No había visitado a los padres de Isa Edengren, como pensaba hacer. Ya era demasiado tarde. Se sentó ante el escritorio y empezó a hojear la guía de teléfonos, pero no halló a ningún Stig Stridh entre los abonados. Se disponía a descolgar el auricular para pedir el número al servicio de información cuando se dio cuenta de que no podía con su alma. Lo dejaría para el día siguiente. En aquel momento necesitaba dormir. Cogió su chaqueta y salió de la comisaría. En el exterior soplaba una suave brisa, pero el calor se resistía a remitir. Rebuscó en el bolsillo hasta dar con las llaves del coche y abrió la portezuela. Un estremecimiento repentino lo sobrecogió y lo obligó a volverse a mirar.

Ignoraba qué había podido asustarlo de aquel modo. Aplicó el oído e intentó distinguir algo en la penumbra que envolvía la zona del aparcamiento a la que no llegaba la luz de las farolas.

Por supuesto, no había nadie, de modo que subió al coche.

«El miedo surge de mi interior», se dijo. «Tengo miedo de que el autor de estos crímenes se encuentre cerca.

»Quienquiera que sea, está bien informado.

»Eso es. El horror nace de dentro. El horror ante la idea de que ataque de nuevo».

24

La mañana del sábado 17 de agosto, un persistente tamborileo contra la ventana del dormitorio despertó a Wallander. El reloj que tenía sobre la mesita de noche marcaba las seis y media. Wallander escuchaba el repiqueteo de las gotas de lluvia mientras una tenue luz matinal se filtraba por una rendija de la cortina. Se esforzó por recordar cuándo había sido la última vez que había llovido y resolvió que tuvo que ser antes de la noche en que Martinson y él hallaron a Svedberg muerto en su apartamento, hacía ya ocho días. «Un lapso de tiempo irreal», se dijo. «Ni largo ni corto». Fue a orinar al cuarto de baño, antes de beber su primer vaso de agua en la cocina para, acto seguido, volver a la cama. El temor que había experimentado la noche anterior seguía ahí. Tan impreciso en su origen y tan intenso como entonces.

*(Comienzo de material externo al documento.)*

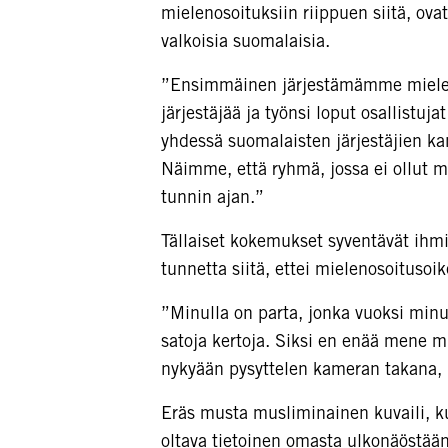
mielenosoituksiin riippuen siitä, ova
valkoisia suomalaisia.
”Ensimmäinen järjestämämme mielenoso
järjestäjää ja työnsi loput osallistuj
yhdessä suomalaisten järjestäjien
Näimme, että ryhmä, jossa ei ollut 
tunnin ajan.”
Tällaiset kokemukset syventävät ihm
tunnetta siitä, ettei mielenosoitusoik
”Minulla on parta, jonka vuoksi minu
satoja kertoja. Siksi en enää mene mi
nykyään pysyttelen kameran takana, 
Eräs musta musliminainen kuvaili, ku
oltava tietoinen omasta ulkonäöstää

A las siete y cuarto se había duchado y vestido. Cuando se disponía a desayunar, café y un tomate, la lluvia ya había cesado y el termómetro indicaba que estaban a quince grados. La capa de nubes que cubría el cielo había empezado a rasgarse. Decidió llamar desde el apartamento, en primer lugar a Westin, cuya tarjeta de visita había dejado a mano, y después al servicio de información telefónica para pedir el número de Stig Stridh. Supuso que Westin no haría reparto los sábados, pero que probablemente ya se habría levantado. Con la taza de café en la mano, se fue a la sala de estar y marcó el primero de los tres números que le había facilitado el cartero. Al tercer tono, oyó la voz de una mujer. Wallander se identificó y se disculpó por llamar a una hora tan temprana.

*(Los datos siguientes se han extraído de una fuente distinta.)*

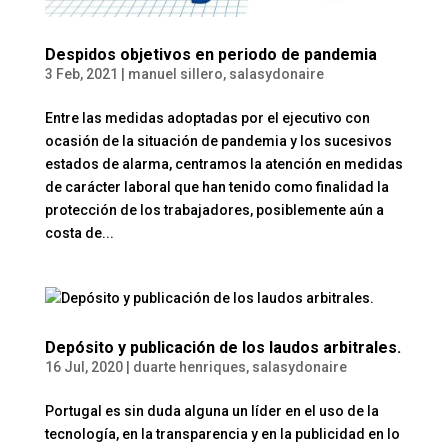
Despidos objetivos en periodo de pandemia
3 Feb, 2021
|
manuel sillero
,
salasydonaire
Entre las medidas adoptadas por el ejecutivo con
ocasión de la situación de pandemia y los sucesivos
estados de alarma, centramos la atención en medidas
de carácter laboral que han tenido como finalidad la
protección de los trabajadores, posiblemente aún a
costa de...
Depósito y publicación de los laudos arbitrales.
16 Jul, 2020
|
duarte henriques
,
salasydonaire
Portugal es sin duda alguna un líder en el uso de la
tecnología, en la transparencia y en la publicidad en lo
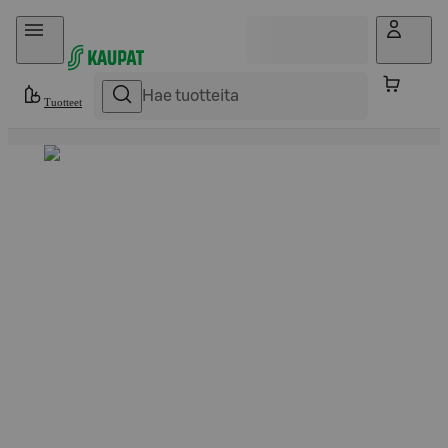
Hyppää sisältöön
Tuotteet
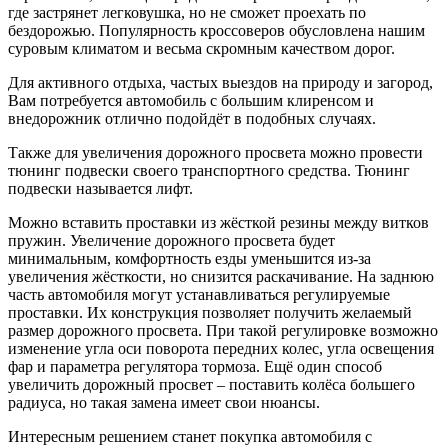
где застрянет легковушка, но не сможет проехать по
бездорожью. Популярность кроссоверов обусловлена нашим
суровым климатом и весьма скромным качеством дорог.
Для активного отдыха, частых выездов на природу и загород,
Вам потребуется автомобиль с большим клиренсом и
внедорожник отлично подойдёт в подобных случаях.
Также для увеличения дорожного просвета можно провести
тюнинг подвески своего транспортного средства. Тюнинг
подвески называется лифт.
Можно вставить проставки из жёсткой резины между витков
пружин. Увеличение дорожного просвета будет
минимальным, комфортность езды уменьшится из-за
увеличения жёсткости, но снизится раскачивание. На заднюю
часть автомобиля могут устанавливаться регулируемые
проставки. Их конструкция позволяет получить желаемый
размер дорожного просвета. При такой регулировке возможно
изменение угла оси поворота передних колес, угла освещения
фар и параметра регулятора тормоза. Ещё один способ
увеличить дорожный просвет – поставить колёса большего
радиуса, но такая замена имеет свои нюансы.
Интересным решением станет покупка автомобиля с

—Iré a llamarlo —aseguró la mujer—. Está fuera, cortando leña.

A Wallander le pareció oír de fondo unos hachazos, que cesaron de repente para dar paso a los gritos de algunos niños. Finalmente, Westin se puso al aparato y lo saludó.

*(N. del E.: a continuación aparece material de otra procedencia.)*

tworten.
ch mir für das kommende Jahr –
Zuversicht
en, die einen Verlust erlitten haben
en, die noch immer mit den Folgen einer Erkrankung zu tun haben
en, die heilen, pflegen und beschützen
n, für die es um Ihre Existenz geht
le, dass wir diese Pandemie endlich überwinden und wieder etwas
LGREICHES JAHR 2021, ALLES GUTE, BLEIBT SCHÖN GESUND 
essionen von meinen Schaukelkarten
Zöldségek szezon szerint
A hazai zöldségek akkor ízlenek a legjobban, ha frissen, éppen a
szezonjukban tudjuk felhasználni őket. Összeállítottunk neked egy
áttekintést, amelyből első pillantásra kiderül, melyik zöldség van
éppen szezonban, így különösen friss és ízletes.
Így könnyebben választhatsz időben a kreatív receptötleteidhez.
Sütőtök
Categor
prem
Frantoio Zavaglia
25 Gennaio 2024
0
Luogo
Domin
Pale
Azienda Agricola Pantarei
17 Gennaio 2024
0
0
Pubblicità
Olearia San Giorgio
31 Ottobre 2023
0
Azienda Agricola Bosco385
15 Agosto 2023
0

—Estabas cortando leña, ¿no?

—El frío puede presentarse antes de lo que creemos —aclaró Westin—. ¿Qué tal van las cosas? Procuro leer los periódicos y ver los telediarios. La verdad, nunca había prestado tanta atención a las noticias. ¿Sabéis ya quién lo hizo?

—Todavía no. Nos llevará algún tiempo. Pero, antes o después, lo atraparemos.

Westin guardó silencio, como si hubiese detectado el esfuerzo de Wallander por transmitir cierto optimismo, un optimismo infundado y huero, pero no por ello menos necesario. En efecto, los policías pesimistas no eran, precisamente, los que solían resolver los delitos más complicados.

—¿Recuerdas la conversación que mantuvimos camino de Bärnsö? —inquirió Wallander.

—¿Cuál de ellas? —quiso saber Westin—. Si no recuerdo mal, fuimos hablando durante toda la travesía, entre los distintos embarcaderos.